月1回以上の持ち帰り業務、7割超の教諭 群馬県教委

 群馬県教委がこのほど公表した、校長を除く同県内の教職員を対象にした実態調査の結果によると、「持ち帰り業務」を月1回以上している教諭は75.9%に上ることが分かった。特に小中学校では、教職員の7割以上が持ち帰り業務を月1回以上しており、理由に授業準備や採点業務を挙げる回答が目立った。

持ち帰り業務をしている頻度についての回答結果(昨年11月実施)

 調査結果によると、持ち帰り業務の頻度は多い順に、▽月1~2回 24.1%▽月3~5回 21.6%▽月10回以上 20.8%▽月6~9回 9.4%。
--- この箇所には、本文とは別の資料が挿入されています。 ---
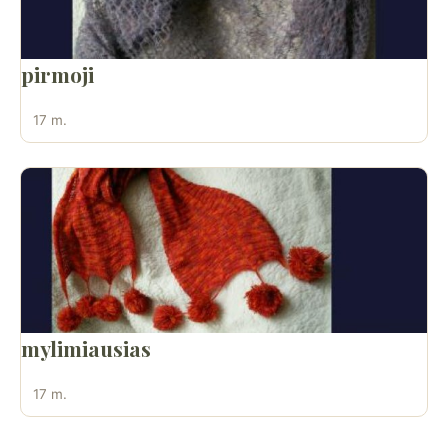
pirmoji
17 m.
mylimiausias
17 m.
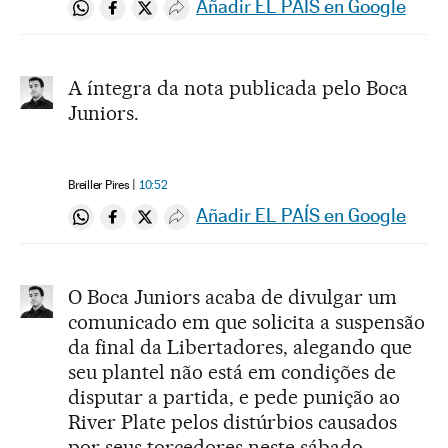
Añadir EL PAÍS en Google
Compartir en Whatsapp
Compartir en Facebook
Compartir en Twitter
Desplegar Redes Sociales
A íntegra da nota publicada pelo Boca
Juniors.
Breiller Pires
10:52
Añadir EL PAÍS en Google
Compartir en Whatsapp
Compartir en Facebook
Compartir en Twitter
Desplegar Redes Sociales
O Boca Juniors acaba de divulgar um
comunicado em que solicita a suspensão
da final da Libertadores, alegando que
seu plantel não está em condições de
disputar a partida, e pede punição ao
River Plate pelos distúrbios causados
por seus torcedores neste sábado.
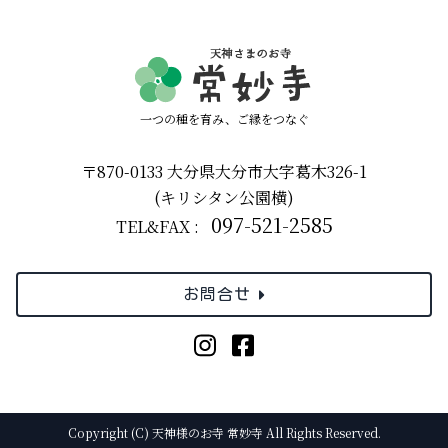
一つの種を育み、ご縁をつなぐ
〒870-0133 大分県大分市大字葛木326-1
(キリシタン公園横)
097-521-2585
TEL&FAX :
お問合せ
Copyright (C) 天神様のお寺 常妙寺 All Rights Reserved.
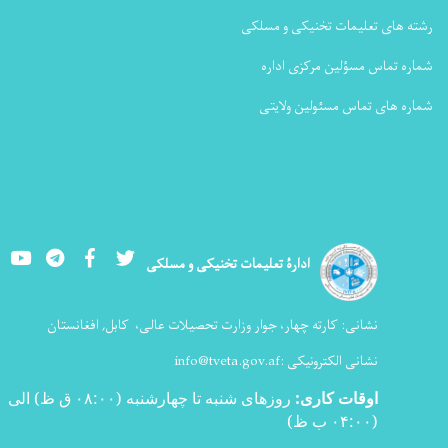
رشته های تعلیمات تخنیکی و مسلکی
شماره تماس مسؤلین مرکزی اداره
شماره های تماس مسئولین ولایتی
Youtube
LinkedIn
Facebook
Twitter
ادارۀ تعلیمات تخنیکی و مسلکی
نشانی:
کارته چهار، جوار وزارت تحصیلات عالی،
کابل, افغانستان
نشانی الکترونیکی :
info@tveta.gov.af
اوقات کاری
:
روزهای شنبه تا چهارشنبه (۰۸:۰۰ ق ظ) الی
(۰۴:۰۰ ب ظ
)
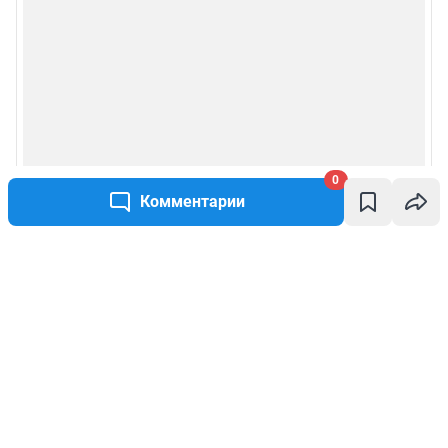
0
Комментарии
Написать комментарий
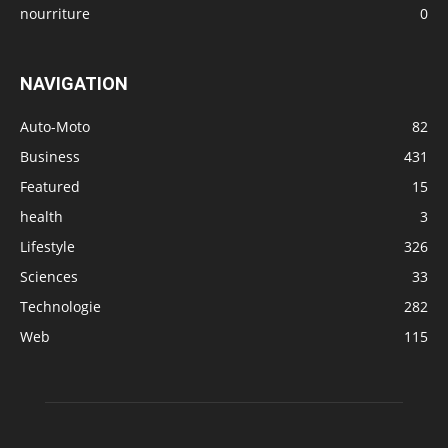
NAVIGATION
Auto-Moto
82
Business
431
Featured
15
health
3
Lifestyle
326
Sciences
33
Technologie
282
Web
115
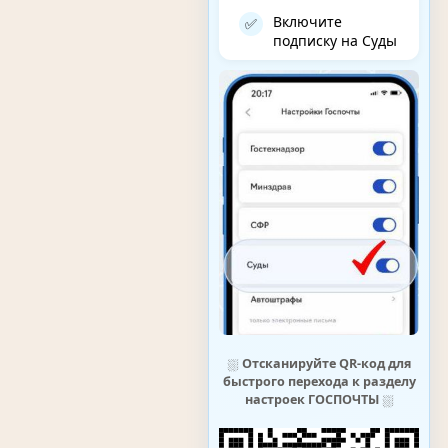
Включите
✅
подписку на Суды
⛆
Отсканируйте QR-код для
быстрого перехода к разделу
настроек ГОСПОЧТЫ
⛆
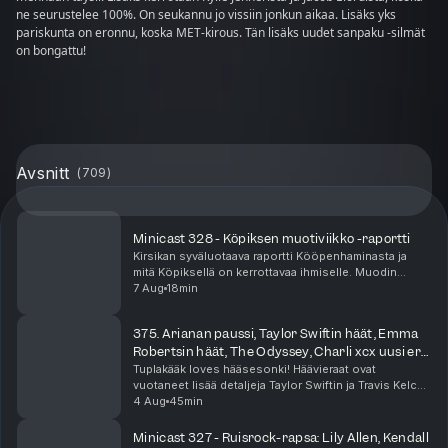
ne seurustelee 100%. On seukannu jo vissiin jonkun aikaa. Lisäks yks
pariskunta on eronnu, koska MET-kirous. Tän lisäks uudet sanpaku -silmät
on bongattu!
Avsnitt
(
709
)
Minicast 328 - Köpiksen muotiviikko -raportti
Kirsikan syväluotaava raportti Kööpenhaminasta ja
mitä Köpiksellä on kerrottavaa ihmiselle. Muodin
lisäksi tarjolla oli hapanjuurileipää, vaatekauppoja,
7 Aug
18min
julkkiksia, meikkaajia ja pasta-artisteja. Min...
375. Arianan paussi, Taylor Swiftin häät, Emma
Robertsin häät, The Odyssey, Charli xcx uusi era,
Zara Larsson
Tuplakääk loves hääsesonki! Häävieraat ovat
vuotaneet lisää detaljeja Taylor Swiftin ja Travis Kelcen
häistä! Näyttelijä Emma Roberts meni naimisiin ja nämä
4 Aug
45min
häät vähän epäilyttää. Ariana Grande julkai...
Minicast 327 - Ruisrock-rapsa: Lily Allen, Kendall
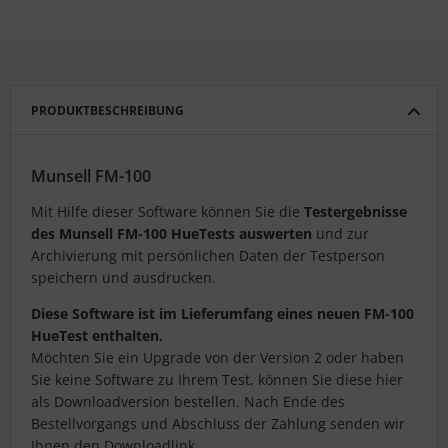
PRODUKTBESCHREIBUNG
Munsell FM-100
Mit Hilfe dieser Software können Sie die
Testergebnisse
des Munsell FM-100 HueTests auswerten
und zur
Archivierung mit persönlichen Daten der Testperson
speichern und ausdrucken.
Diese Software ist im Lieferumfang eines neuen FM-100
HueTest enthalten.
Möchten Sie ein Upgrade von der Version 2 oder haben
Sie keine Software zu Ihrem Test, können Sie diese hier
als Downloadversion bestellen. Nach Ende des
Bestellvorgangs und Abschluss der Zahlung senden wir
Ihnen den Downloadlink.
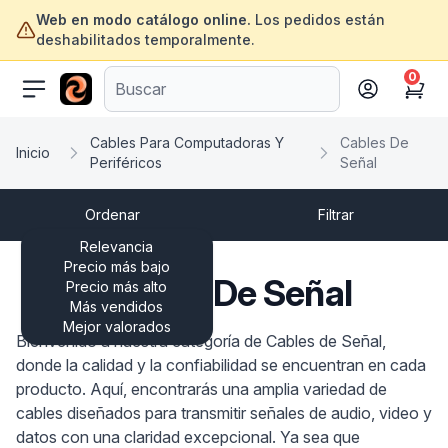
Web en modo catálogo online.
Los pedidos están
deshabilitados temporalmente.
0
ofertasinformatica.com
Cart
Cables Para Computadoras Y
Cables De
Inicio
Periféricos
Señal
Ordenar
Filtrar
Relevancia
Precio más bajo
Cables De Señal
Precio más alto
Más vendidos
Mejor valorados
Bienvenido a nuestra categoría de Cables de Señal,
donde la calidad y la confiabilidad se encuentran en cada
producto. Aquí, encontrarás una amplia variedad de
cables diseñados para transmitir señales de audio, video y
datos con una claridad excepcional. Ya sea que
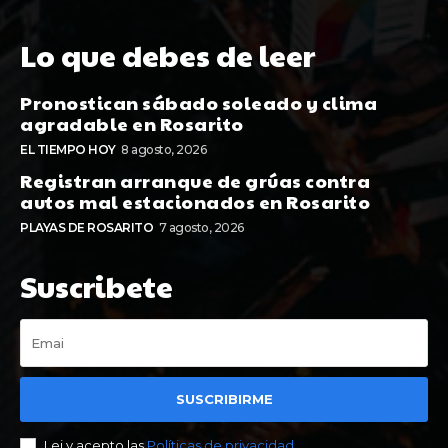
Lo que debes de leer
Pronostican sábado soleado y clima
agradable en Rosarito
EL TIEMPO HOY
8 agosto, 2026
Registran arranque de grúas contra
autos mal estacionados en Rosarito
PLAYAS DE ROSARITO
7 agosto, 2026
Suscribete
SUSCRIBIRME
Lei y acepto las
Políticas de privacidad
.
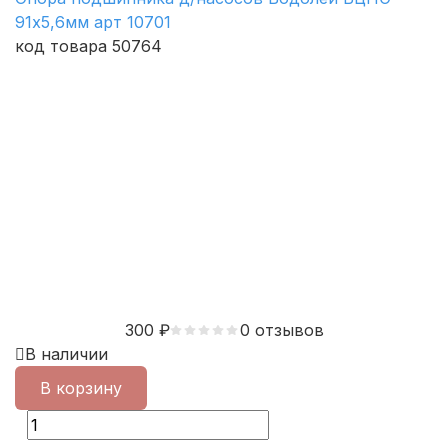
91х5,6мм арт 10701
код товара 50764
300
₽
0 отзывов
В наличии
В корзину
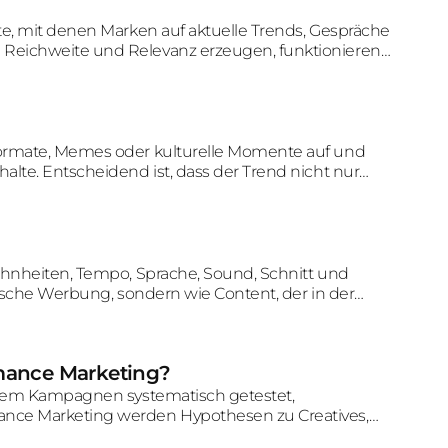
te, mit denen Marken auf aktuelle Trends, Gespräche
 Reichweite und Relevanz erzeugen, funktionieren
timmen.
Formate, Memes oder kulturelle Momente auf und
alte. Entscheidend ist, dass der Trend nicht nur
rkenbotschaft verbunden wird.
wohnheiten, Tempo, Sprache, Sound, Schnitt und
sische Werbung, sondern wie Content, der in der
ird.
rmance Marketing?
i dem Kampagnen systematisch getestet,
ance Marketing werden Hypothesen zu Creatives,
t, um fundierte Optimierungen abzuleiten.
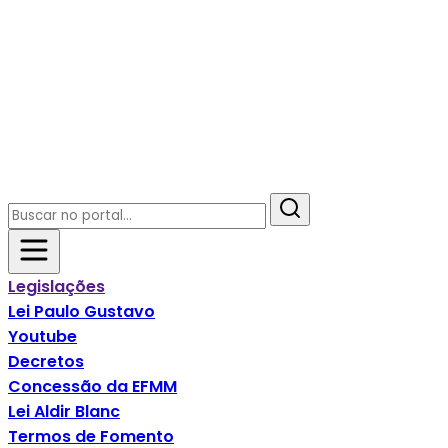
Legislações
Lei Paulo Gustavo
Youtube
Decretos
Concessão da EFMM
Lei Aldir Blanc
Termos de Fomento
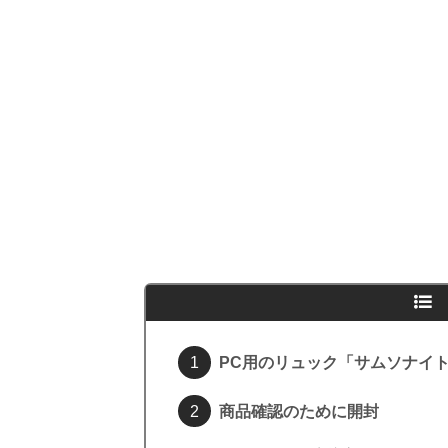
PC用のリュック「サムソナイ
商品確認のために開封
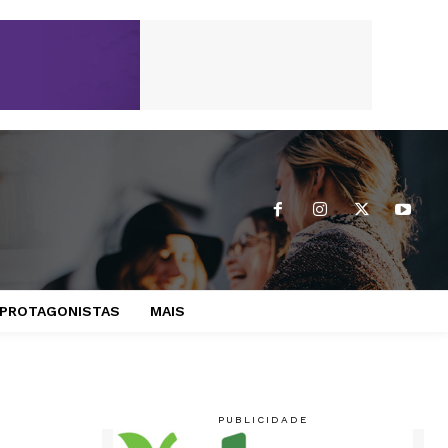
PROTAGONISTAS
MAIS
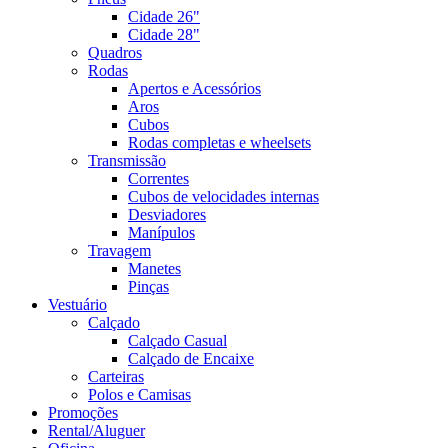
Cidade 26"
Cidade 28"
Quadros
Rodas
Apertos e Acessórios
Aros
Cubos
Rodas completas e wheelsets
Transmissão
Correntes
Cubos de velocidades internas
Desviadores
Manípulos
Travagem
Manetes
Pinças
Vestuário
Calçado
Calçado Casual
Calçado de Encaixe
Carteiras
Polos e Camisas
Promoções
Rental/Aluguer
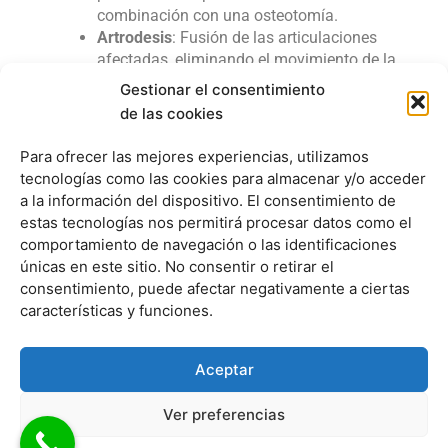
combinación con una osteotomía.
Artrodesis
: Fusión de las articulaciones
afectadas, eliminando el movimiento de la
articulación para corregir la deformidad. Esta
Gestionar el consentimiento
técnica se reserva para casos graves o
de las cookies
cuando otras cirugías no han tenido éxito.
Reparación de tejidos blandos
: En algunos
Para ofrecer las mejores experiencias, utilizamos
casos, se realizan ajustes en los ligamentos y
tecnologías como las cookies para almacenar y/o acceder
tendones alrededor del primer metatarsiano y el
a la información del dispositivo. El consentimiento de
dedo gordo para mejorar la alineación y función
estas tecnologías nos permitirá procesar datos como el
del pie.
comportamiento de navegación o las identificaciones
únicas en este sitio. No consentir o retirar el
Cierre de la incisión
: Una vez completada la
consentimiento, puede afectar negativamente a ciertas
corrección, se cierra la incisión con suturas y se
características y funciones.
coloca un vendaje para proteger el área y
mantener la alineación correcta durante la
Utilizamos cookies para ofrecerte la mejor experiencia en
Aceptar
cicatrización.
nuestra web.
Puedes aprender más sobre qué cookies utilizamos o
Ver preferencias
cambiarlas en los ajustes.
Recuperación
: El proceso de recuperación varía,
pero inicialmente incluye reposo, elevación del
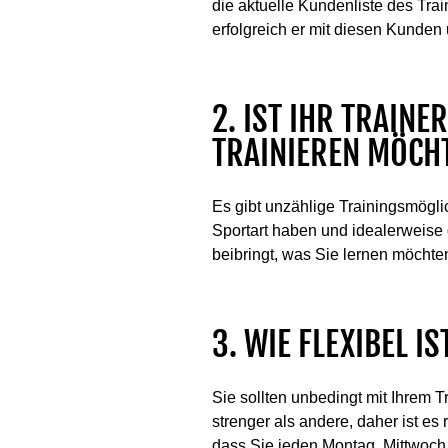
die aktuelle Kundenliste des Tra
erfolgreich er mit diesen Kunden
2. IST IHR TRAINE
TRAINIEREN MÖCH
Es gibt unzählige Trainingsmöglic
Sportart haben und idealerweise d
beibringt, was Sie lernen möchte
3. WIE FLEXIBEL I
Sie sollten unbedingt mit Ihrem 
strenger als andere, daher ist e
dass Sie jeden Montag, Mittwoch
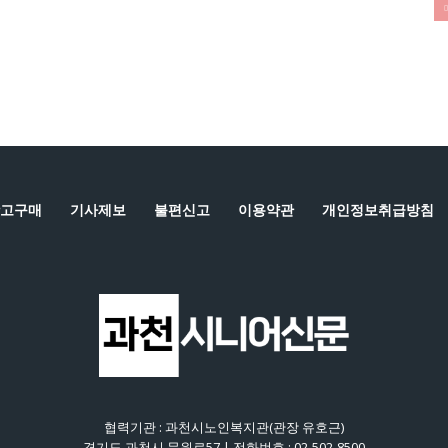
고구매
기사제보
불편신고
이용약관
개인정보취급방침
협력기관 : 과천시노인복지관(관장 유호근)
경기도 과천시 문원로57 | 전화번호 : 02-502-8500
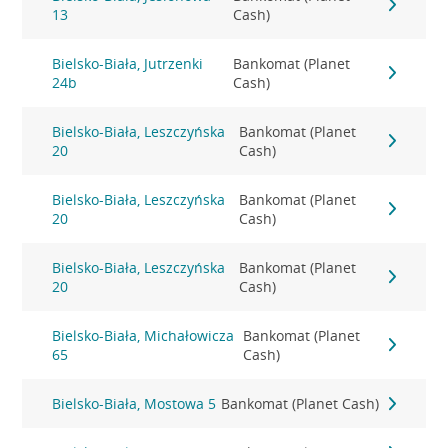
13
Cash)
Bielsko-Biała, Jutrzenki
Bankomat (Planet
24b
Cash)
Bielsko-Biała, Leszczyńska
Bankomat (Planet
20
Cash)
Bielsko-Biała, Leszczyńska
Bankomat (Planet
20
Cash)
Bielsko-Biała, Leszczyńska
Bankomat (Planet
20
Cash)
Bielsko-Biała, Michałowicza
Bankomat (Planet
65
Cash)
Bielsko-Biała, Mostowa 5
Bankomat (Planet Cash)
教諭以外は72.4%が「していない」と回答した。

 校種別に見ると、小学校と中学校で特に多い傾向にあった。月1回以上と回答したのは、小学校で72.2%、中学校で73.0%、高校で58.6%、特別支援学校で53.3%と、いずれも半数を上回った。

 一方、長時間勤務については前年と比べ改善が見られた。昨年10月の時間外勤務の状況を尋ねたところ、いわゆる過労死ラインといわれる80時間を超えていたのは、小学校で1.1%(前年同期比0.3ポイント減)、中学校で12.5%(同3.6ポイント減)、高校で7.0%(同1.6ポイント減)、特別支援学校で0.1%(同増減なし)だった。

 さらに、ICTを活用することで授業の効率化や負担軽減を実感しているかを質問したところ、使用頻度が多い教職員ほど効果を実感していることが分かった。「感じている」または「どちらかといえば感じている」と回答したのは、▽70%以上の授業で活用 68.0%▽50~70%の授業で活用 61.8%▽20~50%の授業で活用 42.3%▽20%以下の授業で活用 19.2%。使用頻度が最も高い層と最も低い層では、3倍以上の差があった。

 また、保護者との連絡でデジタル化を進めているかを尋ねたところ、50%以上の連絡でオンラインを導入していると回答したのは、▽小学校 31.0%▽中学校 37.5%▽高校 78.7%▽特別支援学校 23.1%。内容で多かったのは、「学校評価」(18.6%)、「保護者へのチャット連絡」(15.4%)、「課題配信などを保護者と共有」(10.5%)などだった。

 同県教委はこれらの結果を踏まえ、「勤務時間の適正な記録と活用を中心とした労務管理」「ICTの活用による業務改善の推進」などを柱に、教職員の多忙化解消に向けた取り組みを進めるとしている。